Polri: Jika Temukan Pelanggaran Penjualan Obat dan Oksigen Laporkan

Irjen Pol. Argo Yuwono
Irjen Pol. Argo Yuwono/Foto: Pikiran-Rakyat

Jakarta, Kanaltujuh.com –

Kepolisian RI mengimbau masyarakat untuk segera melapor jika menemukan dugaan pelanggaran penjualan oksigen dan obat-obatan di masa pandemi Covid-19.

Khususnya di masa Pemberlakuan Pembatasan Kegiatan Masyarakat atau PPKM Darurat.Kepala Divisi Hubungan Masyarakat Mabes Polri Inspektur Jenderal Argo Yuwono mengatakan, masyarakat bisa melapor melalui layanan Hotline 110.
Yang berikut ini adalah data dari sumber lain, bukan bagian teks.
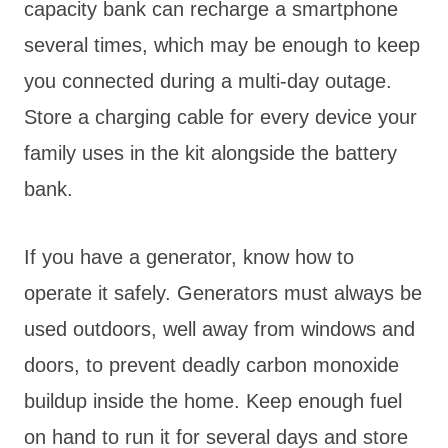
capacity bank can recharge a smartphone
several times, which may be enough to keep
you connected during a multi-day outage.
Store a charging cable for every device your
family uses in the kit alongside the battery
bank.
If you have a generator, know how to
operate it safely. Generators must always be
used outdoors, well away from windows and
doors, to prevent deadly carbon monoxide
buildup inside the home. Keep enough fuel
on hand to run it for several days and store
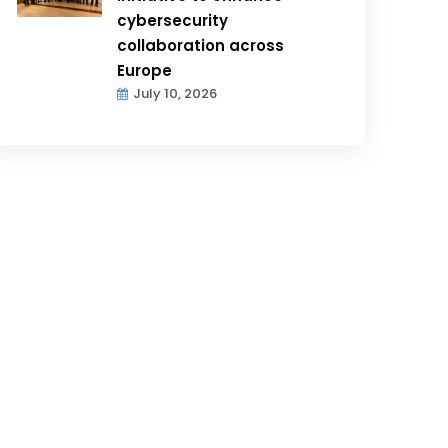
cybersecurity
collaboration across
Europe
July 10, 2026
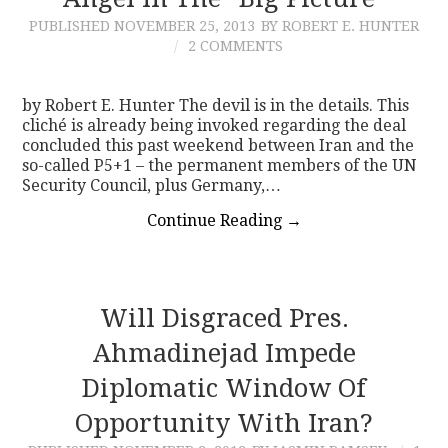
PUBLISHED
NOVEMBER 25, 2013
BY ROBERT E. HUNTER
CONTACT
2 COMMENTS
by Robert E. Hunter The devil is in the details. This
cliché is already being invoked regarding the deal
concluded this past weekend between Iran and the
so-called P5+1 – the permanent members of the UN
Security Council, plus Germany,…
Continue Reading
→
Will Disgraced Pres.
Ahmadinejad Impede
Diplomatic Window Of
Opportunity With Iran?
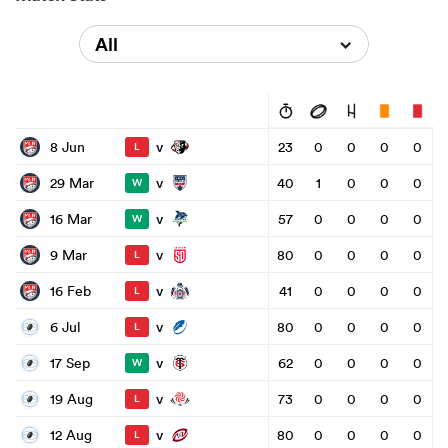
All
v
8 Jun
23
0
0
0
0
L
v
29 Mar
40
1
0
0
0
W
v
16 Mar
57
0
0
0
0
W
v
9 Mar
80
0
0
0
0
L
v
16 Feb
41
0
0
0
0
L
v
6 Jul
80
0
0
0
0
L
v
17 Sep
62
0
0
0
0
W
v
19 Aug
73
0
0
0
0
L
v
12 Aug
80
0
0
0
0
L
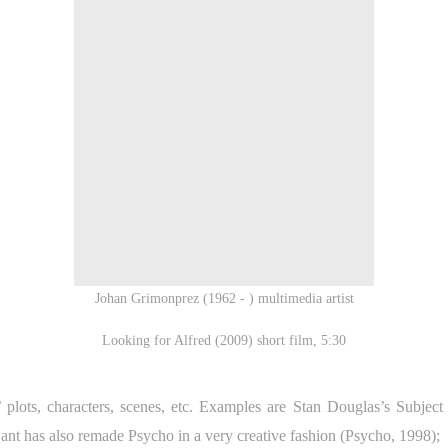
Johan Grimonprez (1962 - ) multimedia artist
Looking for Alfred (2009) short film, 5:30
 plots, characters, scenes, etc. Examples are Stan Douglas’s Subject
t has also remade Psycho in a very creative fashion (Psycho, 1998);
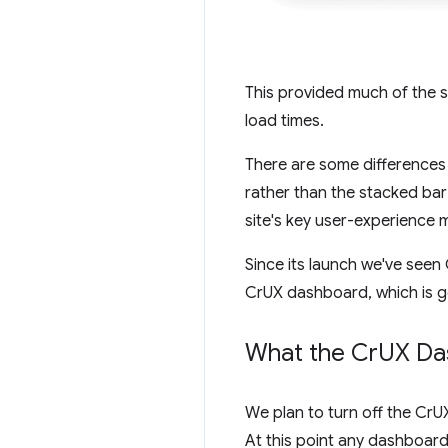
This provided much of the s
load times.
There are some differences i
rather than the stacked bar
site's key user-experience m
Since its launch we've see
CrUX dashboard, which is ge
What the Cr
UX Da
We plan to turn off the Cr
At this point any dashboard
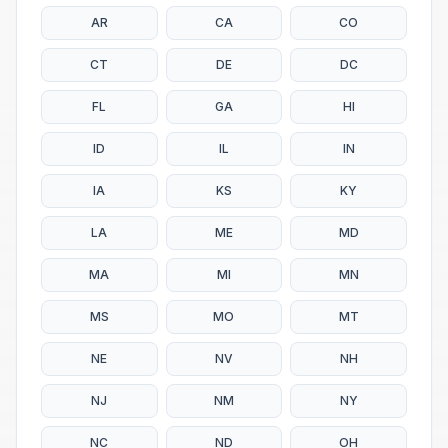
AR
CA
CO
CT
DE
DC
FL
GA
HI
ID
IL
IN
IA
KS
KY
LA
ME
MD
MA
MI
MN
MS
MO
MT
NE
NV
NH
NJ
NM
NY
NC
ND
OH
“Polri telah memiliki layanan Hotline 110 yang selama 24 jam tersedia untuk masyarakat memerlukan bantuan dari aparat kepolisian. Jika menemukan pelanggaran tersebut kami mengimbau memanfaatkan layanan itu untuk melapor,” ucap Argo melalui keterangan tertulis pada Selasa (6/7).

Baca Juga:
Puncak Arus Mudik Lebaran di Pelabuhan Merak Diperkirakan Terjadi Pada 6 April 2024

Selain layanan Hotline 110, kata Argo Yuwono, masyarakat juga bisa melapor langsung ke kantor-kantor polisi terdekat, atau memanfaatkan aplikasi Dumas Presisi. Argo pun menyampaikan masyarakat tidak perlu panik.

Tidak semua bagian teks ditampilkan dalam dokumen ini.